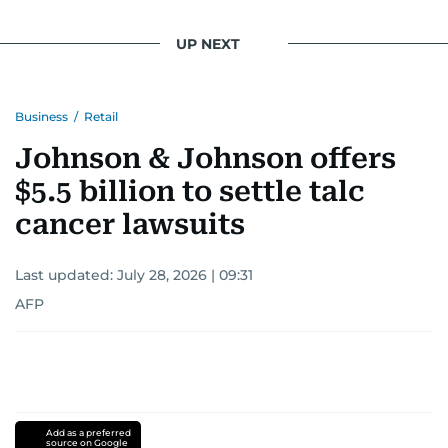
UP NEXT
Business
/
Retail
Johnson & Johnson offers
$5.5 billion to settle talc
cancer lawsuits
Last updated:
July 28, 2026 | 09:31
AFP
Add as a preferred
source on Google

--

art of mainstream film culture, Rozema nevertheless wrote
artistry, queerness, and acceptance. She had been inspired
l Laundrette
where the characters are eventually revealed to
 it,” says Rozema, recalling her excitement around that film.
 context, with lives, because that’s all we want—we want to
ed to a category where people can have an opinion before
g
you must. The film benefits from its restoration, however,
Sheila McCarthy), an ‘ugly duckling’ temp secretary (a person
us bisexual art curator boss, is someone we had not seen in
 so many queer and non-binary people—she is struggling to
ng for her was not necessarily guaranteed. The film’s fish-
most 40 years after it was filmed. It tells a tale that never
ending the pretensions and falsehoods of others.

● **Work to complete**:
Starting with the line above that holds "us bisexual art" and stopping with the line that holds "ending the pretensions", reproduce each line exactly, omitting all other lines.

● **Solution to this exercise**:
us bisexual art curator boss, is someone we had not seen in
 so many queer and non-binary people—she is struggling to
ng for her was not necessarily guaranteed. The film’s fish-
most 40 years after it was filmed. It tells a tale that never
ending the pretensions and falsehoods of others.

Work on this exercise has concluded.